▶ [YOUR INSTRUCTIONS] If a line of the data below holds the string "Formulare", copy it.

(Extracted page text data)
════
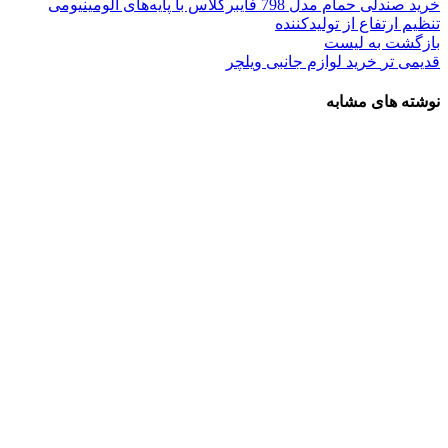
خرید صندلی حمام مدل 798 فایبرگلاس با پایه‌های آلومینیومی
تنظیم ارتفاع از تولیدکننده
بازگشت به لیست
قدیمی تر
خرید لوازم جانبی ویلچر
نوشته های مشابه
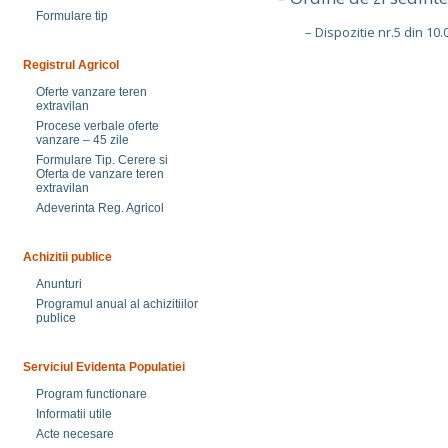
Formulare tip
– Dispozitie nr.5 din 10.
Registrul Agricol
Oferte vanzare teren
extravilan
Procese verbale oferte
vanzare – 45 zile
Formulare Tip. Cerere si
Oferta de vanzare teren
extravilan
Adeverinta Reg. Agricol
Achizitii publice
Anunturi
Programul anual al achizitiilor
publice
Serviciul Evidenta Populatiei
Program functionare
Informatii utile
Acte necesare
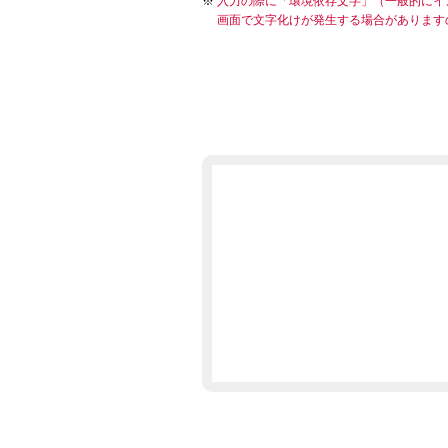
入力の際に「環境依存文字」（一般的にイ
画面で文字化けが発生する場合があります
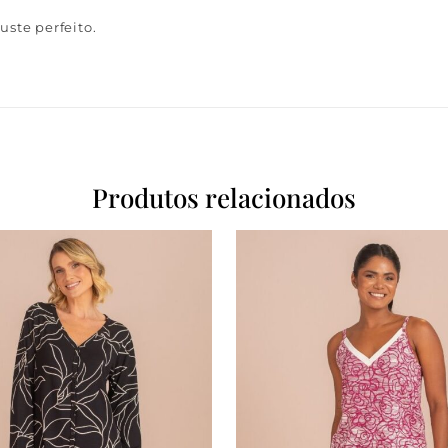
uste perfeito.
Produtos relacionados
════
▶ [EXPECTED ANSWER]
Formulare tip
Formulare Tip. Cerere si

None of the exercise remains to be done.